By Anthony Burke Boylan – It’s likely to lack the vigor and creativity of the 1968 Democratic Convention, but attention will be cast on Chicago in October when the American Bankers Association annual convention comes to town. The protestors are planning to be there, too.

 

Scheduled for the event are featured speakers including Sheila Bair, Newt Gingrich and George Will. Seminars titled “Cost Cutting: Doing More with Less,’’ “Strategies for Acquiring Troubled Banks,’’ and “Unwinding Government Intervention,’’ will be offered.

 

And in their off hours bankers can enjoy the architectural river cruise, take an ethnic dining tour of Chicago, or visit the Frank Lloyd Wright home and studio in Oak Park.

 

What is not on the ABA schedule is a wide-scale protest by activists who oppose the bailout, the foreclosure crisis and what they see as the general avarice of the financial industry.

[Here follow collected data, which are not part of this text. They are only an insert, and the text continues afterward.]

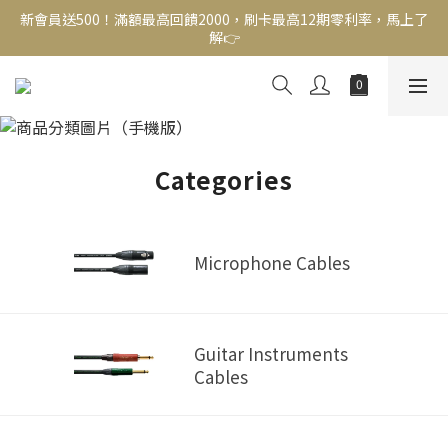
新會員送500！滿額最高回饋2000，刷卡最高12期零利率，馬上了
新會員送500！滿額最高回饋2000，刷卡最高12期零利率，馬上了
解👉
解👉
結帳頁選zingala銀角零卡分期，輕鬆打包
Cables
新會員送500！滿額最高回饋2000，刷卡最高12期零利率，馬上了
解👉
Categories
Microphone Cables
Guitar Instruments
Cables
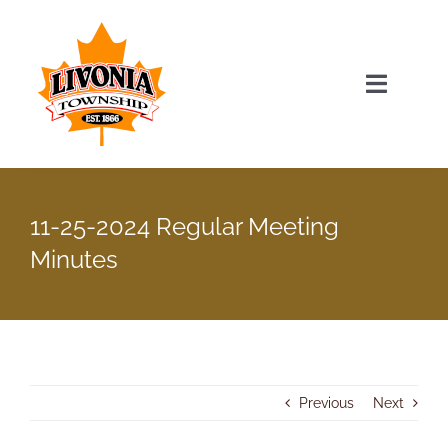
Skip
to
content
Toggle
Navigat
Home
11-25-2024 Regular Meeting
Township Officials
Minutes
Township Information
Recent News & Events
Previous
Next
Minutes & Agendas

That’s right, bankers may yet again find themselves a convenient scapegoat for the disaffected.

 

And rounding it all out will be the involvement of documentarian and celebrity protestor Michael Moore, whose new film -- “Capitalism: A Love Story’’-- coincides nicely with the Oct. 25-28 event.

 

The city that saw Abbie Hoffman and the Youth International Party invade Lincoln Park amid clouds of tear gas will be home to many of the usual protest suspects – grass roots organizations calling for greater controls on CEO pay, corporate profit and greater protection of consumers.

 

But being a union town, organizers hope to buttress the events with real blue collar, rank-and-file members who do hard work for a living and don’t think they deserved to lose their home because someone sold them a loan they didn’t understand, or because indulgence caused the economy to disintegrate to the point where their companies collapsed.

 

These sympathetic figures, in their 40s or 50s, with displaced children, histories of solid employment and an ability to connect with average Americans, present a much bigger public relations problem for the banking industry than 20-something professional protestors in Che Guevara t-shirts.

 

And you can expect them in spades, bussed into the city from all around the country to be available for media opportunities, to heckle at meetings, to protest in the streets, and generally bring even more attention to what they believe was a raw deal.

 

If the conference were a month earlier, the banking industry might have looked to Mayor Daley to intervene. But the decision on whether or not Chicago will host the 2016 Olympics already will have been made and Daley won’t want to appear unsympathetic to unions and workers, a core part of his constituency.

 

This according to ChicagoUnionNews.com on Sept. 8:

 

"This demonstration is designed to force the nation's banking executives to confront the truth: They have used taxpayer bailouts to enrich themselves at the expense of working families and this must stop," according to a news release from the Service Employees International Union, one of the participants in the demonstrations. (http://www.chicagounionnews.com/2009/09/unions-to-protest-banker-convention-in.html.)

 

The story reports that the ABA had been unaware of the planned protests until they were contacted by a reporter. That seems unlikely, but then with an industry that sold balloon mortgages to people on fixed incomes and didn’t expect fallout, I guess you can’t be too sure.

 

Among the protestors’ points are the following:

 

·          American families lost $11 trillion in wealth in 2008, nearly 18% of their net worth.

 

·          Americans have lost $6.1 trillion in homeowner wealth since June 2006.
Banks have generally refused to modify mortgages to help prevent foreclosures because it is more profitable for them to collect fees as a family loses its home than it is to save the home.

 

·          More than 5.7 million Americans have lost their jobs since last October, and the national unemployment rate is at its highest in 26 years.

 

·          Personal bankruptcies are soaring while declining property values and personal income have taken a toll on government budgets, leading to cuts in essential services from public health to childhood education.

 

·          Between October 2007 and December 2008, the top 1,000 US pension funds lost $1.75 trillion, or 23.3% of their value, the worst losses in 30 years.

 

The ABA isn’t blowing this off, and offered a statement on the issue.

 

"The majority of people in Chicago [at the event] will be from smaller institutions . . . groups that make loans to small businesses in your community and give car loans to people," a spokesman said. "While we respect [the] right to protest, the people who will be there are primarily the people who are trying to solve the financial crisis and be the engine of recovery for the country."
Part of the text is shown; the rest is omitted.